Home < Documentation < Nightly < Modules < GrowCutSegmentation


For the latest Slicer documentation, visit the read-the-docs.


Introduction and Acknowledgements

This work is part of the National Alliance for Medical Image Computing (NAMIC), funded by the National Institutes of Health through the NIH Roadmap for Medical Research, Grant U54 EB005149. Information on the National Centers for Biomedical Computing can be obtained from National Centers for Biomedical Computing.

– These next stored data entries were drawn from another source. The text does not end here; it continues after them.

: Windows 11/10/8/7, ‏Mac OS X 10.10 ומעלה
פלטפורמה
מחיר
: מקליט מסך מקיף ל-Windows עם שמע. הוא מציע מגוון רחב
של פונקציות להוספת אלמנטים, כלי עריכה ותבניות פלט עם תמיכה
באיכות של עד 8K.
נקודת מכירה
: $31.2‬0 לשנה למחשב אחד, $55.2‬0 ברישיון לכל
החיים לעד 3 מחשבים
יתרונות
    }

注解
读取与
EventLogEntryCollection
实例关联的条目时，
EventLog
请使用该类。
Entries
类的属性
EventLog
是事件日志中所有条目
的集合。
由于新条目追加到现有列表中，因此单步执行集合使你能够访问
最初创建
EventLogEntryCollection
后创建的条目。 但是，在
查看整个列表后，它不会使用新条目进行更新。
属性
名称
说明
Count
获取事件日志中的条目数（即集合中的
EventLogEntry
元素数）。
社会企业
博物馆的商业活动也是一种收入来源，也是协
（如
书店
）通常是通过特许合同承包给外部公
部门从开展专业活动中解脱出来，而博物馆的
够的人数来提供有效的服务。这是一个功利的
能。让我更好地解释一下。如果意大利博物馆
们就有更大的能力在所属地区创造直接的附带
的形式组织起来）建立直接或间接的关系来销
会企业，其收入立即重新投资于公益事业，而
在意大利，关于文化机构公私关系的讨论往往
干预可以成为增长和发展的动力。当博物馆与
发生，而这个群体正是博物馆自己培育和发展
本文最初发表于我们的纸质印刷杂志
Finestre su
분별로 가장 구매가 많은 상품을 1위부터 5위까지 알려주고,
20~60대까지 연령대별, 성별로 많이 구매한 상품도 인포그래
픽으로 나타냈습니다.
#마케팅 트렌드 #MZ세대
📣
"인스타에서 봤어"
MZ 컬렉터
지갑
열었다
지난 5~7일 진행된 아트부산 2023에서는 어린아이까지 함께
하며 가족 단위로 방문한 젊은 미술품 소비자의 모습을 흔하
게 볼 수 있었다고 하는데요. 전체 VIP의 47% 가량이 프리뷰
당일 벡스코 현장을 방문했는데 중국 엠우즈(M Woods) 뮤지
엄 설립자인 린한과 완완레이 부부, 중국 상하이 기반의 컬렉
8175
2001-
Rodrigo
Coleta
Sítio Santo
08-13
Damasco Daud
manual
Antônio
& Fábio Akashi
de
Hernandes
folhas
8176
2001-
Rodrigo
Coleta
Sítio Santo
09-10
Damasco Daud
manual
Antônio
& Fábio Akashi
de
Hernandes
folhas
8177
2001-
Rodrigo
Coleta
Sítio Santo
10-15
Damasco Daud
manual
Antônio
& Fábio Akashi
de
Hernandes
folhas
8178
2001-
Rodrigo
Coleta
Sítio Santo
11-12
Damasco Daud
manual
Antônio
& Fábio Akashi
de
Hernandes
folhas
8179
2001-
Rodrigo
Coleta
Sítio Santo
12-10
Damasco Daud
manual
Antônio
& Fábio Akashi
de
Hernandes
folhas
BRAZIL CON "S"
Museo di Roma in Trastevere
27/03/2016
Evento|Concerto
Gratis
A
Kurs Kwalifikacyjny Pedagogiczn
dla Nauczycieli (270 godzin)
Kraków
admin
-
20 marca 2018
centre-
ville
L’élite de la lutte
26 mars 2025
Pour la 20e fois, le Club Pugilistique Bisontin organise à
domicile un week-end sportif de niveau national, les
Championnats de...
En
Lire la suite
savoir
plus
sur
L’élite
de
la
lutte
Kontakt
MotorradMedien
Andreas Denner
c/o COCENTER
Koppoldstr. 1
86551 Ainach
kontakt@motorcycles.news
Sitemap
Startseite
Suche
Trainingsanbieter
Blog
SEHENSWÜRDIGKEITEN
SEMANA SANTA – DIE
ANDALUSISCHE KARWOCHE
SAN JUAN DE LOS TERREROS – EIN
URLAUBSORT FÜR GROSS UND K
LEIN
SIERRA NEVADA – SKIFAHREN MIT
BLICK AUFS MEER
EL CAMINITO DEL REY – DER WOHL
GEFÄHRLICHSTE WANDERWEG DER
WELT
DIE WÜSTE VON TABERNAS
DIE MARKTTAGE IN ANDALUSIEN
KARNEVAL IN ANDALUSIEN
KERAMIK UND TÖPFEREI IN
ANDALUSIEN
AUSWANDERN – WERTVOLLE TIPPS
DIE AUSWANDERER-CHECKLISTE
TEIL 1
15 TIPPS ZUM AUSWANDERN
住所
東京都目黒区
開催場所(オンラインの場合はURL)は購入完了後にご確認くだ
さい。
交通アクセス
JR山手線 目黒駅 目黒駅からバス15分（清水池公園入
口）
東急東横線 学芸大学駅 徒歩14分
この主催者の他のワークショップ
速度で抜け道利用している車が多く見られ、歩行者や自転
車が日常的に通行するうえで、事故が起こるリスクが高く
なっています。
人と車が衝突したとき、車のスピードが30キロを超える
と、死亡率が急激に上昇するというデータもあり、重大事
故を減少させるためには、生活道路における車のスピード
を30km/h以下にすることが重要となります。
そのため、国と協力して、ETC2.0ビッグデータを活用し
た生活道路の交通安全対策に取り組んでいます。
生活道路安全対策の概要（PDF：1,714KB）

Authors: Harini Veeraraghavan, Jim Miller

Contact: veerarag@ge.com

Module Description

Grow Cut Segmentation is a competitive region growing algorithm using cellular automata. The algorithm works by using a set of user input scribbles for foreground and background. For N-class segmentation, the algorithm requires a set of scribbles corresponding the N classes and a scribble for a don't care class.

The algorithm executes as follows: Using the "user input scribbles", the algorithm automatically computes a region of interest that encompass the scribbles. It is important that the scribbles do not include a single voxel out of your region of interest as the seeding is sensitive and will not respond well to outliers.

Next, the algorithm iteratively tries to label all the pixels in the image using the label of pixels in the user scribbled portions of the image.

The algorithm converges when all the pixels in the ROI are labeled, and no pixel can change it's label any more.

Individual pixels are labeled by computing a weighted similarity metric of a pixel with all its neighbors, where the weights correspond to the neighboring pixel's strength. The neighbor that results in the largest weight greater than the given pixel's strength, confers its label to the given pixel. After the segmentation, the user can edit the segmentation by providing additional gestures in the image as illustrated in the figure below.


Similar Effects

See also the Fast GrowCut documentation. This is a fast version of the GrowCut algorithm. It is downloadable in the Extension Manager, thus requires memory.

References

  • V. Vezhnevets and V. Konouchine, "GrowCut - Interactive multi-label N-D image segmentation", in Proc. Graphicon, 2005. pp. 150--156.